Na figura acima esquerda as linhas horizontais são sempre paralelas, mesmo quando o padrão se desloca.
Na figura acima as linhas verticais também são sempre paralelas. A explicação mais aceita para essa ilusão diz que existem células no cortex visual encarregadas de interpretar a linearidade de linhas contínuas. Se alguma coisa chama a atenção de nosso olho o foco fica entrando e saindo dessas linhas. No caso dessas figuras quem desvia a atenção do olho é o movimento dos padrões. Com isso, a sensação de continuidade se perde e vemos as linhas oscilarem.
Nas figuras abaixo é difícil crer que as curvas são círculos concêntricos. Para se convencer disso siga uma delas com a ponta de um lápis. Não há uma explicação simples para esses efeitos. Algumas teorias dizem que dependem dos movimentos involuntários dos músculos ciliares, associados à confusão criada pelo fundo das figuras. Fazendo essas figuras se deslocarem na tela do computador (desloque o mouse na barra de rolagem), as curvas parecem girar.

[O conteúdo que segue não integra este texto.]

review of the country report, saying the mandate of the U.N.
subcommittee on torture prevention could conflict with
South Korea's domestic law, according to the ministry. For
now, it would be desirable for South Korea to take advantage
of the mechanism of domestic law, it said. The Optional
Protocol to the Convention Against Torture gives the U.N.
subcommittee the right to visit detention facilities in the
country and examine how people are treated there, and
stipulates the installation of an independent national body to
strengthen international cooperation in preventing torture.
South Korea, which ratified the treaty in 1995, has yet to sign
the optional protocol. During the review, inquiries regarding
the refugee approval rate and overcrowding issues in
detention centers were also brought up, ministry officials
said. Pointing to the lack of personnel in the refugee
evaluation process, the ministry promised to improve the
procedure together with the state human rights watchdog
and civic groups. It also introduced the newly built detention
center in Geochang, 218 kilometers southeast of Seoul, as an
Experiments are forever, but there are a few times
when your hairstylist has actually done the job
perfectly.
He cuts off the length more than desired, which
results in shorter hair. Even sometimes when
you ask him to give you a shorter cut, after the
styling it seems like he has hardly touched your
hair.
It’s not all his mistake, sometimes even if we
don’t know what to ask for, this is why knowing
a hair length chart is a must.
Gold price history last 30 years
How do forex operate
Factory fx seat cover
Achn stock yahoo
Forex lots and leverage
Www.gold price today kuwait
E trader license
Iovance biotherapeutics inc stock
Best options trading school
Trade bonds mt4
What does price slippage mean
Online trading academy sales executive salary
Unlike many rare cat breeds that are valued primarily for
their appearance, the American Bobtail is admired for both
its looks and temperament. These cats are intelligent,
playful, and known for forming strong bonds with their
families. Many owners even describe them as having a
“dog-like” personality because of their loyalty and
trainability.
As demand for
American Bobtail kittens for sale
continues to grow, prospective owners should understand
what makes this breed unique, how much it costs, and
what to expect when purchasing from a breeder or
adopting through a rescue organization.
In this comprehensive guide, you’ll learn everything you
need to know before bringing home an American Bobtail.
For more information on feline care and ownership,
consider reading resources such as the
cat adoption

Essa é uma das ilusões mais intrigantes: o diâmetro aparente da Lua cheia, quando nasce no leste, parece muito maior que seis horas mais tarde, quando a Lua está sobre nossas cabeças. A explicação mais aceita atribui esse efeito ao contraste com o tamanho dos objetos terrestres distantes, como casas e árvores. Quanto mais longe o objeto, menor o tamanho da imagem que ele projeta sobre nossas retinas. Nosso cérebro se acostuma, desde que nascemos, a associar pequenas imagens de objetos cujo tamanho conhecemos ao fato deles estarem distantes de nós. Ora, o tamanho da imagem da Lua na retina não muda durante a noite. A comparação com as imagens de objetos terrestres distantes, quando ela está no horizonte, faz com que ela pareça enorme.

Faça a seguinte experiência, na próxima Lua cheia. Quando ela surgir no horizonte meça seu diâmetro aparente esticando o braço com um lápis na mão. Marque o ângulo de visada com a unha. Seis horas depois faça o mesmo, deitado(a) no chão. Assim, você constatará que o ângulo de visada é o mesmo nos dois casos.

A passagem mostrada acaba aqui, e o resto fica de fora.